Frühjahrstagung der ARGE Meister Österreich in der Steiermark

Vielseitiges Exkursionsprogramm am 12. und 13. März

Die Arbeitsgemeinschaft der Meisterinnen und Meister Österreich (kurz ARGE Meister) traf sich am 12. und 13. März 2026 zu ihrer alljährliche Frühjahrstagung in Gleisdorf in der Steiermark. Das austragende Bundesland erstellte ein abwechslungsreiches Programm, das neben den Themenbereichen Obst und Wein auch die Rinderzucht und Tierhaltung im Fokus hatte. Darüber hinaus beschäftigte sich die ARGE Meister aber auch mit aktuellen agrarpolitischen Themenstellungen sowie einer möglichen inhaltlichen Schwerpunktsetzung in der angebrochenen Funktionsperiode der neuen Bundesobfrau Daniela Burgstaller. 

Das vielseitige Exkursionsprogramm startete bei Obst Leopold in Studenzen, einem 1913 gegründeten Familienunternehmen. Dieses vermarktet jährlich rund 15.000 Tonnen Äpfel, die im Herst erntefrisch von Bäuerinnen und Bauern aus der Region übernommen werden. Nach entsprechender Lagerung, Sortierung und Verpackung transportiert Obst Leopold die Äpfel zu Kundinnen und Kunden im In- und Ausland. Neben Äpfel umfasst die Produktpalette auch Birnen, Zwetschken, Erdbeeren, sonstige Beerenfrüchte und große Mengen an Chinakohl. Obst Leopold ist mit rund 80 ganzjährig im Betrieb beschäftigten Mitarbeiterinnen und Mitarbeiter ein wichtiger Arbeitgeber in der Region. 

Strategieworkshop mit neuer Bundesobfrau

Am Nachmittag setzten sich die Vertreterinnen und Vertreter der Meisterinnen und Meister aus den verschiedenen Bundesländern im Zuge eines Strategieworkshops intensiv mit den Herausforderungen und Zielsetzungen der ARGE Meister auseinander. Unter der neu gewählten Bundesobfrau Daniela Burgstaller sollen bewährte Wege fortgesetzt und neue Chancen ergriffen werden, um auch weiterhin als starke Stimme für die Anliegen der Meisterinnen und Meister aller land- und forstwirtschaftlichen Berufssparten wahrgenommen zu werden.  
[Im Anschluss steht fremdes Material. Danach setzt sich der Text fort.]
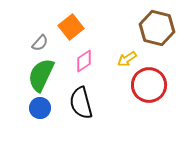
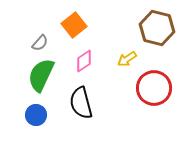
orange square: moved 3 px right, 2 px up
red circle: moved 5 px right, 3 px down
blue circle: moved 4 px left, 7 px down
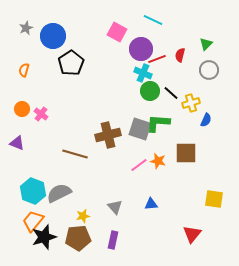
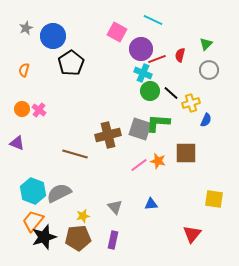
pink cross: moved 2 px left, 4 px up
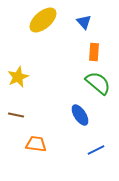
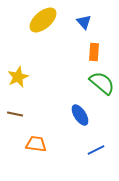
green semicircle: moved 4 px right
brown line: moved 1 px left, 1 px up
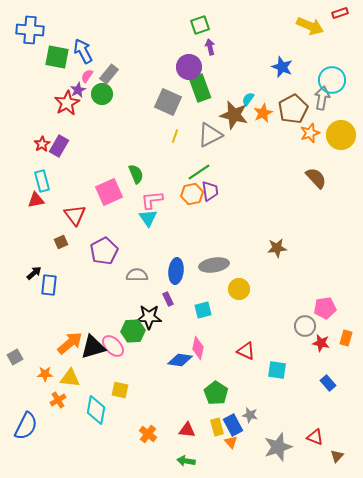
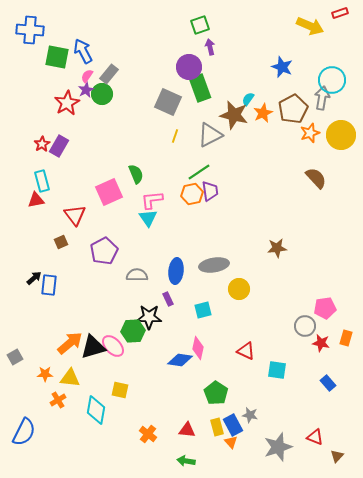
purple star at (78, 90): moved 8 px right
black arrow at (34, 273): moved 5 px down
blue semicircle at (26, 426): moved 2 px left, 6 px down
Im Anschluss wurde der Weinbaubetrieb Wein.Atelier Seyfried in Gleisdorf besichtigt. Die Weinbaumeisterin Maria Seyfried setzt erfolgreich auf Weine, die die Charakteristik und Qualität der Region widerspiegeln. Ergänzt wird der Weinbaubetrieb mit einem Buschenschank, in dem sich Wein und Kunst in einem gemütlichen Ambiente verbinden und diesen von der Masse abhebt. Der ursprüngliche landwirtschaftliche Gemischtbetrieb von rund 7 ha wurde über die letzten Jahrzehnte zu einem reinen Weinbaubetrieb umgewandelt mit Weinen, die immer wieder sowohl national als auch international ausgezeichnet werden. Die Weinlese erfolgt ausschließlich mit der Hand. 

Nach erfolgter Stärkung bekamen die Teilnehmerinnen und Teilnehmer der Tagung auch die Gelegenheit im Zuge eines angeregten Kamingesprächs mit Kammerdirektor Werner Brugner aktuelle Herausforderungen der Land- und Forstwirtschaft zu diskutieren. 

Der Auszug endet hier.